Por eso, ahora Gilette inventó la Gilette rosa –Gilette, pero de chicas– que tiene a Eugenia Tobal y a otras mujeres de distintas generaciones –del estilete mujer bonita de la tele– mostrando las piernas. Aunque la Gilette no navajea rosa, sino pelos que crecen cada vez más empinados y espinado. Incluso, al tacto varonil, más dispuesto –en general– a asustarse de una mujer con raíces. La otra opción es la epilady en sus diez versiones nuevas que, aunque prometan masajes amortiguadores, siguen siendo una aspiradora cochina que multiplica en tiempo y electricidad el pavor de ser –y pior parecer– peluda.

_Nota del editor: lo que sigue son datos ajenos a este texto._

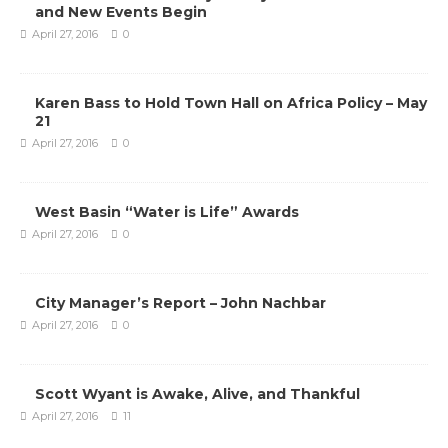
and New Events Begin
April 27, 2016
0
Karen Bass to Hold Town Hall on Africa Policy – May
21
April 27, 2016
0
West Basin “Water is Life” Awards
April 27, 2016
0
City Manager’s Report – John Nachbar
April 27, 2016
0
Scott Wyant is Awake, Alive, and Thankful
April 27, 2016
11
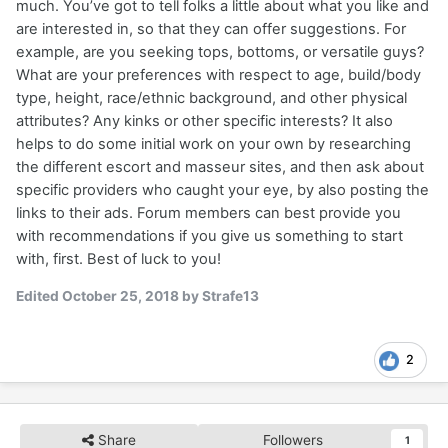
much. You’ve got to tell folks a little about what you like and
are interested in, so that they can offer suggestions. For
example, are you seeking tops, bottoms, or versatile guys?
What are your preferences with respect to age, build/body
type, height, race/ethnic background, and other physical
attributes? Any kinks or other specific interests? It also
helps to do some initial work on your own by researching
the different escort and masseur sites, and then ask about
specific providers who caught your eye, by also posting the
links to their ads. Forum members can best provide you
with recommendations if you give us something to start
with, first. Best of luck to you!
Edited
October 25, 2018
by Strafe13
2
Share
Followers
1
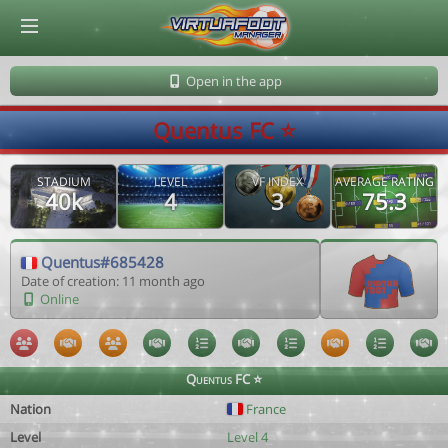
© Virtuafoot Manager by Aymeric Le Corre 202608062022
Open in the app
Quentus FC ⭐️
STADIUM
LEVEL
VF INDEX
AVERAGE RATING
40k
4
3
75.3
Quentus#685428
Date of creation: 11 month ago
Online
Quentus FC ⭐️
Nation
France
Level
Level 4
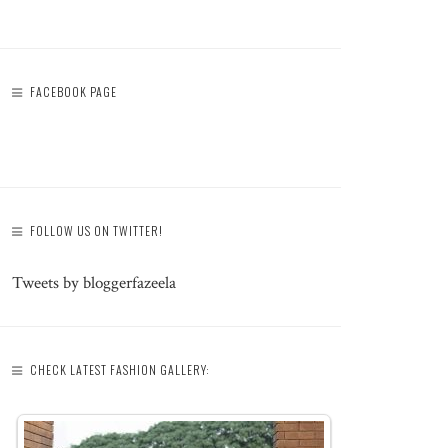
FACEBOOK PAGE
FOLLOW US ON TWITTER!
Tweets by bloggerfazeela
CHECK LATEST FASHION GALLERY:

Sin embargo, es curioso que justo ahora que –parece– las mujeres estamos en pleno vuelo de librarnos de ataduras la depilación avanza devorando nuestros suaves vestidos de entrepiernas. Las revistas eróticas muestran que la moda es mostrar vulvas depiladas. Totalmente. Allá donde las hojas pueden mostrar fotos que muestren algo más que lo que muestran las revistas o los programas para toda la familia –tetas o culos– las fotos muestran –ahora– a mujeres deshojadas. Tal vez es por hacer más explícito lo explícito o porque se vea bien –sin los nubarrones negros del vello– eso que, todavía, se supone, casi como la mítica idea de triángulo, pertenece a la intimidad.. La vulva conserva un dote presuntamente personal y pudoroso. ¿Qué es exactamente desnudarlo? O, mejor dicho, tironearlo, desvellarlo, recortarlo. “Ahora sí van a notar tus cambios”, publicitó Philips, en alianza con la marca de ropa interior Selú, una nueva depiladora –promocionada con el poder de recortar los pelitos como un jardín de invierno– como ya hizo Gucci pautando una G allá donde se supone comienza el punto G del placer de las mujeres. ¿Qué es desnudarse hasta que te miren? ¿Es liberarse de los tapujos del propio cuerpo? ¿O desmontarse hasta que la publicidad encienda la idea de que la seducción se consigue a tirones, aun ahí, a donde en los ‘60 el placer revolucionó todo y hoy la publicidad también llega con su sello? ¿A innovar o a seriar la puerta del goce?